Cuando los vio pasar, su


corazón se llenó de pena.
Casi todos los jóvenes de
la granja iban abordo de
ese barco que se dirigía
hacia la boca del fiordo de
Kattegat, donde les
esperaba el horizonte
infinito en aquel día
soleado. Y, sobre todo, allí
iban sus hermanos; podía
escucharlos gritando
como locos. Y hasta podía
ser que lo hiciesen a
propósito sabiendo que él
los estaba escuchando.

¿De qué le servía ser el hijo del gran Ragnar Lodbrok y de la no


menos grande Aslaug?

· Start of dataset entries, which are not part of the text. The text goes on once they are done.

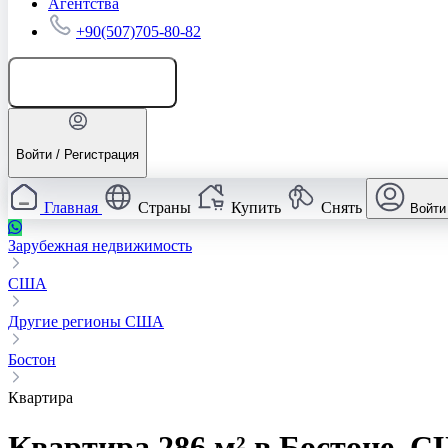
Агентства
+90(507)705-80-82
Добавить объявление
Войти / Регистрация
Главная
Страны
Купить
Снять
Войти
Зарубежная недвижимость
США
Другие регионы США
Бостон
Квартира
Квартира 286 м² в Бостоне, 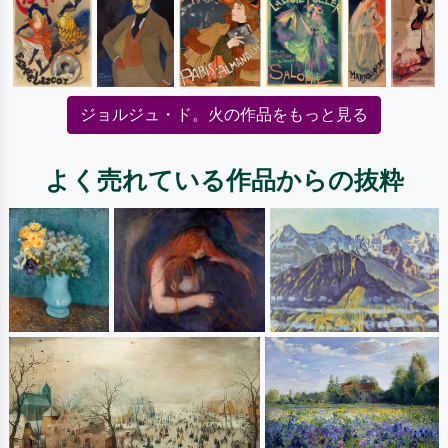
ジョルジュ・ド。火の作品をもっと見る
よく売れている作品からの抜粋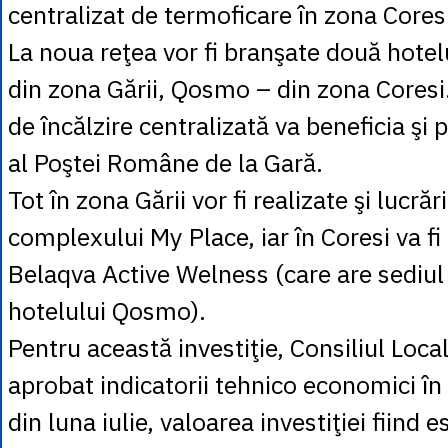
centralizat de termoficare în zona Coresi 
La noua reţea vor fi branşate două hotel
din zona Gării, Qosmo – din zona Cores
de încălzire centralizată va beneficia şi
al Poştei Române de la Gară.
Tot în zona Gării vor fi realizate şi lucră
complexului My Place, iar în Coresi va fi
Belaqva Active Welness (care are sediul
hotelului Qosmo).
Pentru această investiţie, Consiliul Loca
aprobat indicatorii tehnico economici în
din luna iulie, valoarea investiţiei fiind 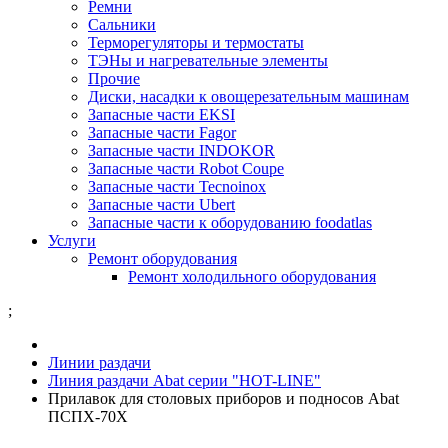
Ремни
Сальники
Терморегуляторы и термостаты
ТЭНы и нагревательные элементы
Прочие
Диски, насадки к овощерезательным машинам
Запасные части EKSI
Запасные части Fagor
Запасные части INDOKOR
Запасные части Robot Coupe
Запасные части Tecnoinox
Запасные части Ubert
Запасные части к оборудованию foodatlas
Услуги
Ремонт оборудования
Ремонт холодильного оборудования
;
Линии раздачи
Линия раздачи Abat серии "HOT-LINE"
Прилавок для столовых приборов и подносов Abat
ПСПХ-70Х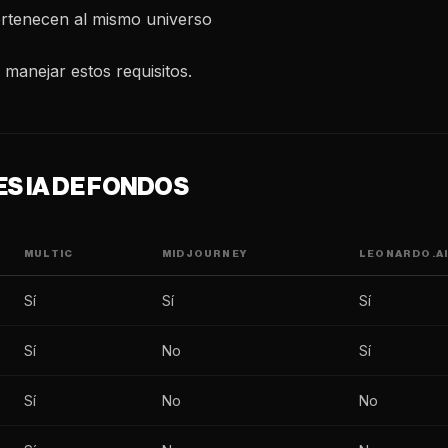
ertenecen al mismo universo
 manejar estos requisitos.
S IA DE FONDOS
MULTIC
MIDJOURNEY
LEONARDO.A
Sí
Sí
Sí
Sí
No
Sí
Sí
No
No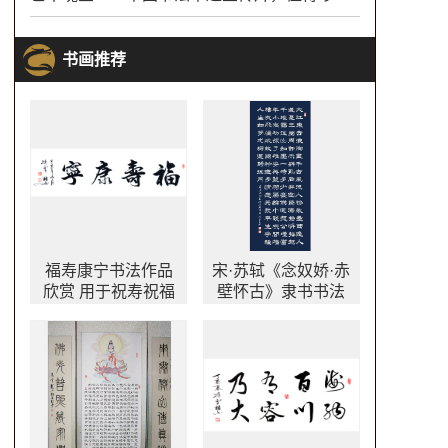
书画推荐
福寿康宁书法作品
宋·苏轼《念奴娇·赤
欣赏 用于祝寿祝福
壁怀古》隶书书法
适合送给年纪大长
作品 大江东去书法
辈
作品欣赏 万年蓝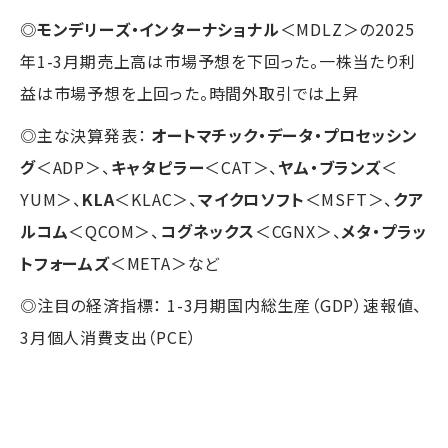
◎
モンデリーズ・インターナショナル
＜MDLZ＞の2025
年1-3月期売上高は市場予想を下回った。一株当たり利
益は市場予想を上回った。時間外取引では上昇
◎主な決算発表：
オートマチック・データ・プロセッシン
グ
＜ADP＞、
キャタピラー
＜CAT＞、
ヤム・ブランズ
＜
YUM＞、
KLA
＜KLAC＞、
マイクロソフト
＜MSFT＞、
クア
ルコム
＜QCOM＞、
コグネックス
＜CGNX＞、
メタ・プラッ
トフォームズ
＜META＞など
◎注目の経済指標： 1-3月期国内総生産（GDP）速報値、
3月個人消費支出（PCE）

Los hijos deformes eran llevados por el padre
al bosque, nada más nacer, para evitar la vergüenza de la familia. Era
una forma de devolver un producto defectuoso que no podría
sobrevivir en un mundo que no permitía errores. Pero, cuando él
nació, su padre no estaba en Kattegat; y, cuando finalmente regresó a
su reino, Ivar estaba lo suficientemente crecido como para que
aquella dura ley ya no tuviese efecto. También recordaba la mirada de
Ragnar, intensa y dura, como un cuchillo que intentase traspasar la
mera apariencia para ver el fondo del espíritu. Ese era el único
recuerdo que tenía Ivar de su infancia, con la sensación de que su
padre lo aceptaba, aun sabiendo que su camino estaría siempre lleno
de piedras.

Miró de nuevo el barco, cada vez más pequeño, aguantando


malamente ese resentimiento como una aguja en su corazón. Se
imaginaba a sus hermanos tal como estarían unos días más tarde
asaltando algún poblado: la sensación de fuego recorriendo las venas,
la gozosa camaradería, el superar todos los imprevistos con una
sonrisa de satisfacción; y, por otro lado, los gritos de dolor de aquellos
que no sabían defender lo suyo, las lágrimas de las mujeres en su
carrera inútil para evitar la violación. Y finalmente el regreso con el
arcón bien repleto del botín compartido por todos los participantes, el
abrazo de las madres, tan orgullosas de sus hijos; y, después,
revivirlo y contarlo todo una y otra vez en torno a la hoguera invernal,
sin ahorrar detalles de sangre y semen ante familiares y amigos que
asentirían sonrientes, manifestando sin palabras el respeto que los
jóvenes se habían ganado aquel año.

Una algarabía de niños en la orilla del fiordo le llamó la atención,


todos desnudos corriendo hacía el agua. Risas, chillidos y chapoteos
se mezclaron con el rugido de las cascadas por donde se precipitaba
el deshielo de las montañas. Pronto se cansó de aquellas muestras de
gozo que él no podía compartir.

Se recostó sobre una roca plana tras quitarse la camisola y doblarla


para que le sirviese de almohada. Era agradable sentir sobre la piel la
tibieza del sol. Se pasó las manos por la barriga, dándose cuenta de la
grasa que ahora cubría su cuerpo. Pero él no podía pasar el tiempo
entrenando con las armas, saliendo a cazar por la montaña o
remando un barco.
Cerró los ojos y pronto sintió el asalto de aquellas imágenes que veía
en algunos sueños desde que su madre lo llevó al vidente. Se veía a sí
mismo como jefe de guerreros, respetado y obedecido, pero en una
tierra lejana. Seguía sin poder usar sus piernas, pero eso ya no era
un problema para alguien que había demostrado ser un buen jefe y
contar con el apoyo de los dioses.

Le gustaba imaginar ese futuro que tal vez nunca existiría; cualquier
cosa que le hiciese olvidar por un momento las penas de un presente
donde todo parecía estar contra él. Era agradable verse y sentirse así.
Pero el hambre le recordó que pertenecía al mundo normal. Así que,
se vistió y regresó al poblado apoyándose en el tronco que le servía de
bastón, parando a menudo y maldiciéndose a sí mismo.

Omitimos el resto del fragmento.